── THE DATA
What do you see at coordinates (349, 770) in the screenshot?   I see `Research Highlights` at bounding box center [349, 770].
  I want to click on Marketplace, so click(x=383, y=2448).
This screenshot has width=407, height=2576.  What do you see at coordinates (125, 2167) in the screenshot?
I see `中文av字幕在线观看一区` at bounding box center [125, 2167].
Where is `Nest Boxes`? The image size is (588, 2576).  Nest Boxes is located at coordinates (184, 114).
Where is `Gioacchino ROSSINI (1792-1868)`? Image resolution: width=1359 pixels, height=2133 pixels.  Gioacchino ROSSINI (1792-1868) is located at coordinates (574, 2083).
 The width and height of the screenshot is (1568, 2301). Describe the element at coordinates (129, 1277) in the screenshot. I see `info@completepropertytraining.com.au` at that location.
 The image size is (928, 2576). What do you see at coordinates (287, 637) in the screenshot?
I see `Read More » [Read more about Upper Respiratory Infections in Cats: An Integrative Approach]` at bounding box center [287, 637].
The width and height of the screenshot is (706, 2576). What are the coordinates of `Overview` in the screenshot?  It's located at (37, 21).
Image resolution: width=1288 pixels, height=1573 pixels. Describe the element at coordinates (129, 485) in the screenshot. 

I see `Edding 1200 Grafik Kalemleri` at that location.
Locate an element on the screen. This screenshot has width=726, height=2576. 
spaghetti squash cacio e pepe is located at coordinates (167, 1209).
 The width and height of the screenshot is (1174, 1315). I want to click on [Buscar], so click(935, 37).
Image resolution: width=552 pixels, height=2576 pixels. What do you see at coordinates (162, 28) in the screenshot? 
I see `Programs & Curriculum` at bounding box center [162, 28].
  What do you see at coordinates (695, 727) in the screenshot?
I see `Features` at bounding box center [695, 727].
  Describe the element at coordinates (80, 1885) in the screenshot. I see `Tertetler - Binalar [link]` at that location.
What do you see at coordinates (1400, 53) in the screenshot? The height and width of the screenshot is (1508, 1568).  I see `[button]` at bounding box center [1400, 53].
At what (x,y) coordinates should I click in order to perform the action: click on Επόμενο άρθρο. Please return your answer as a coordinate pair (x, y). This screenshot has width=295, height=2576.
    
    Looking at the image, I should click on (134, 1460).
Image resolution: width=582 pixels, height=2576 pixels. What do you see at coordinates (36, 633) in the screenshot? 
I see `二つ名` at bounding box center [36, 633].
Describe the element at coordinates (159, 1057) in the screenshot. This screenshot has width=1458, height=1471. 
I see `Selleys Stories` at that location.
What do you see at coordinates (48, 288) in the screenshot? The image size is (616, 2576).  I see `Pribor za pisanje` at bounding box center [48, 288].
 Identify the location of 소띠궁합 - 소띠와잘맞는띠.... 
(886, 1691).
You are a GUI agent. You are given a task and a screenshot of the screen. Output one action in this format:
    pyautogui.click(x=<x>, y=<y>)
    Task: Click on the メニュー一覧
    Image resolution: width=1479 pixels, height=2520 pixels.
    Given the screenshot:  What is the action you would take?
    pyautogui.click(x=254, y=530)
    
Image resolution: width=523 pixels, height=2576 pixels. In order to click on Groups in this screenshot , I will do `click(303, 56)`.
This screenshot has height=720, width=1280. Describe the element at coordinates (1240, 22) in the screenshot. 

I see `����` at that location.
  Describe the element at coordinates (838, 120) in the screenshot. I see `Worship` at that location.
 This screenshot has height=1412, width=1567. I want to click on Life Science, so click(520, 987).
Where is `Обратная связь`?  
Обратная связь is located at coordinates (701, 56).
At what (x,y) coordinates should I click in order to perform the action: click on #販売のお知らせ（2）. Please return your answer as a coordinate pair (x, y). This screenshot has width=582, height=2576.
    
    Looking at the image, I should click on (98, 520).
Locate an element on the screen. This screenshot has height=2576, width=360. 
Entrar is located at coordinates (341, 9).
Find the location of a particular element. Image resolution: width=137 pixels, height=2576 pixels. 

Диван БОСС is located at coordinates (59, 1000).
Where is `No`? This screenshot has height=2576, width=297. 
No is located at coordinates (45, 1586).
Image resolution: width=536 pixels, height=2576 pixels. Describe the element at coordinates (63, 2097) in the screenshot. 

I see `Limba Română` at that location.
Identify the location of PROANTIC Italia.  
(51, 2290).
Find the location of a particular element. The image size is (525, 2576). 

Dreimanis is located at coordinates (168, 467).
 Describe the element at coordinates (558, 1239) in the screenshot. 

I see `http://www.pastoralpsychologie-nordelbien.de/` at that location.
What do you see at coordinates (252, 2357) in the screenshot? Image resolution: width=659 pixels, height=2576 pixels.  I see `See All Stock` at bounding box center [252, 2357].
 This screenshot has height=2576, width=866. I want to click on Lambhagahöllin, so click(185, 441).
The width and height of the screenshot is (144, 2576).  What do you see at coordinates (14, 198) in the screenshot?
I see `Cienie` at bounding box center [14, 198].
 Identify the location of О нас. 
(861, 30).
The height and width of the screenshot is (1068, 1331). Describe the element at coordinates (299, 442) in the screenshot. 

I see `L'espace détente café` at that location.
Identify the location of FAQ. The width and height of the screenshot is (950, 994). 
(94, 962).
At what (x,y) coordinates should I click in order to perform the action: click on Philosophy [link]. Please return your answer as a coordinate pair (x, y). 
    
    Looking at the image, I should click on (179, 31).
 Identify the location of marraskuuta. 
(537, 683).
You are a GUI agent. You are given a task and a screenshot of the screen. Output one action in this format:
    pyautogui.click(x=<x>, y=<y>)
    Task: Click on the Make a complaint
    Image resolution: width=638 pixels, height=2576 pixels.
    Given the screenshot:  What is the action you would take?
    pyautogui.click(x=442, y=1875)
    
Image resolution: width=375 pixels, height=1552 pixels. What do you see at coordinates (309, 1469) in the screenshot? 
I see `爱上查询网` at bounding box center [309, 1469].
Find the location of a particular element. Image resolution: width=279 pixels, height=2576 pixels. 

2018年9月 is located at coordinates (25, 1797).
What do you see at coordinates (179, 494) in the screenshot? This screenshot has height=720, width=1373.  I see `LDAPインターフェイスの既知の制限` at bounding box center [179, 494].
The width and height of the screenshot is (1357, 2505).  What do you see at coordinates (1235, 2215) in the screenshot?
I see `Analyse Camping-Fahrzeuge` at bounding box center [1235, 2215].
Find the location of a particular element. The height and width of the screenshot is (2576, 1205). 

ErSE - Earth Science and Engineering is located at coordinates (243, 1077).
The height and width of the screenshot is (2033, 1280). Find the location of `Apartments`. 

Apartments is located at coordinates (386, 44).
────
Reproduce each line of the material exactly as given.

→ RESPONSE FOR THIS EXERCISE
What do you see at coordinates (349, 770) in the screenshot?   I see `Research Highlights` at bounding box center [349, 770].
  I want to click on Marketplace, so click(x=383, y=2448).
This screenshot has width=407, height=2576.  What do you see at coordinates (125, 2167) in the screenshot?
I see `中文av字幕在线观看一区` at bounding box center [125, 2167].
Where is `Nest Boxes`? The image size is (588, 2576).  Nest Boxes is located at coordinates (184, 114).
Where is `Gioacchino ROSSINI (1792-1868)`? Image resolution: width=1359 pixels, height=2133 pixels.  Gioacchino ROSSINI (1792-1868) is located at coordinates (574, 2083).
 The width and height of the screenshot is (1568, 2301). Describe the element at coordinates (129, 1277) in the screenshot. I see `info@completepropertytraining.com.au` at that location.
 The image size is (928, 2576). What do you see at coordinates (287, 637) in the screenshot?
I see `Read More » [Read more about Upper Respiratory Infections in Cats: An Integrative Approach]` at bounding box center [287, 637].
The width and height of the screenshot is (706, 2576). What are the coordinates of `Overview` in the screenshot?  It's located at (37, 21).
Image resolution: width=1288 pixels, height=1573 pixels. Describe the element at coordinates (129, 485) in the screenshot. 

I see `Edding 1200 Grafik Kalemleri` at that location.
Locate an element on the screen. This screenshot has width=726, height=2576. 
spaghetti squash cacio e pepe is located at coordinates (167, 1209).
 The width and height of the screenshot is (1174, 1315). I want to click on [Buscar], so click(935, 37).
Image resolution: width=552 pixels, height=2576 pixels. What do you see at coordinates (162, 28) in the screenshot? 
I see `Programs & Curriculum` at bounding box center [162, 28].
  What do you see at coordinates (695, 727) in the screenshot?
I see `Features` at bounding box center [695, 727].
  Describe the element at coordinates (80, 1885) in the screenshot. I see `Tertetler - Binalar [link]` at that location.
What do you see at coordinates (1400, 53) in the screenshot? The height and width of the screenshot is (1508, 1568).  I see `[button]` at bounding box center [1400, 53].
At what (x,y) coordinates should I click in order to perform the action: click on Επόμενο άρθρο. Please return your answer as a coordinate pair (x, y). This screenshot has width=295, height=2576.
    
    Looking at the image, I should click on (134, 1460).
Image resolution: width=582 pixels, height=2576 pixels. What do you see at coordinates (36, 633) in the screenshot? 
I see `二つ名` at bounding box center [36, 633].
Describe the element at coordinates (159, 1057) in the screenshot. This screenshot has width=1458, height=1471. 
I see `Selleys Stories` at that location.
What do you see at coordinates (48, 288) in the screenshot? The image size is (616, 2576).  I see `Pribor za pisanje` at bounding box center [48, 288].
 Identify the location of 소띠궁합 - 소띠와잘맞는띠.... 
(886, 1691).
You are a GUI agent. You are given a task and a screenshot of the screen. Output one action in this format:
    pyautogui.click(x=<x>, y=<y>)
    Task: Click on the メニュー一覧
    Image resolution: width=1479 pixels, height=2520 pixels.
    Given the screenshot:  What is the action you would take?
    pyautogui.click(x=254, y=530)
    
Image resolution: width=523 pixels, height=2576 pixels. In order to click on Groups in this screenshot , I will do `click(303, 56)`.
This screenshot has height=720, width=1280. Describe the element at coordinates (1240, 22) in the screenshot. 

I see `����` at that location.
  Describe the element at coordinates (838, 120) in the screenshot. I see `Worship` at that location.
 This screenshot has height=1412, width=1567. I want to click on Life Science, so click(520, 987).
Where is `Обратная связь`?  
Обратная связь is located at coordinates (701, 56).
At what (x,y) coordinates should I click in order to perform the action: click on #販売のお知らせ（2）. Please return your answer as a coordinate pair (x, y). This screenshot has width=582, height=2576.
    
    Looking at the image, I should click on (98, 520).
Locate an element on the screen. This screenshot has height=2576, width=360. 
Entrar is located at coordinates (341, 9).
Find the location of a particular element. Image resolution: width=137 pixels, height=2576 pixels. 

Диван БОСС is located at coordinates (59, 1000).
Where is `No`? This screenshot has height=2576, width=297. 
No is located at coordinates (45, 1586).
Image resolution: width=536 pixels, height=2576 pixels. Describe the element at coordinates (63, 2097) in the screenshot. 

I see `Limba Română` at that location.
Identify the location of PROANTIC Italia.  
(51, 2290).
Find the location of a particular element. The image size is (525, 2576). 

Dreimanis is located at coordinates (168, 467).
 Describe the element at coordinates (558, 1239) in the screenshot. 

I see `http://www.pastoralpsychologie-nordelbien.de/` at that location.
What do you see at coordinates (252, 2357) in the screenshot? Image resolution: width=659 pixels, height=2576 pixels.  I see `See All Stock` at bounding box center [252, 2357].
 This screenshot has height=2576, width=866. I want to click on Lambhagahöllin, so click(185, 441).
The width and height of the screenshot is (144, 2576).  What do you see at coordinates (14, 198) in the screenshot?
I see `Cienie` at bounding box center [14, 198].
 Identify the location of О нас. 
(861, 30).
The height and width of the screenshot is (1068, 1331). Describe the element at coordinates (299, 442) in the screenshot. 

I see `L'espace détente café` at that location.
Identify the location of FAQ. The width and height of the screenshot is (950, 994). 
(94, 962).
At what (x,y) coordinates should I click in order to perform the action: click on Philosophy [link]. Please return your answer as a coordinate pair (x, y). 
    
    Looking at the image, I should click on (179, 31).
 Identify the location of marraskuuta. 
(537, 683).
You are a GUI agent. You are given a task and a screenshot of the screen. Output one action in this format:
    pyautogui.click(x=<x>, y=<y>)
    Task: Click on the Make a complaint
    Image resolution: width=638 pixels, height=2576 pixels.
    Given the screenshot:  What is the action you would take?
    pyautogui.click(x=442, y=1875)
    
Image resolution: width=375 pixels, height=1552 pixels. What do you see at coordinates (309, 1469) in the screenshot? 
I see `爱上查询网` at bounding box center [309, 1469].
Find the location of a particular element. Image resolution: width=279 pixels, height=2576 pixels. 

2018年9月 is located at coordinates (25, 1797).
What do you see at coordinates (179, 494) in the screenshot? This screenshot has height=720, width=1373.  I see `LDAPインターフェイスの既知の制限` at bounding box center [179, 494].
The width and height of the screenshot is (1357, 2505).  What do you see at coordinates (1235, 2215) in the screenshot?
I see `Analyse Camping-Fahrzeuge` at bounding box center [1235, 2215].
Find the location of a particular element. The height and width of the screenshot is (2576, 1205). 

ErSE - Earth Science and Engineering is located at coordinates (243, 1077).
The height and width of the screenshot is (2033, 1280). Find the location of `Apartments`. 

Apartments is located at coordinates (386, 44).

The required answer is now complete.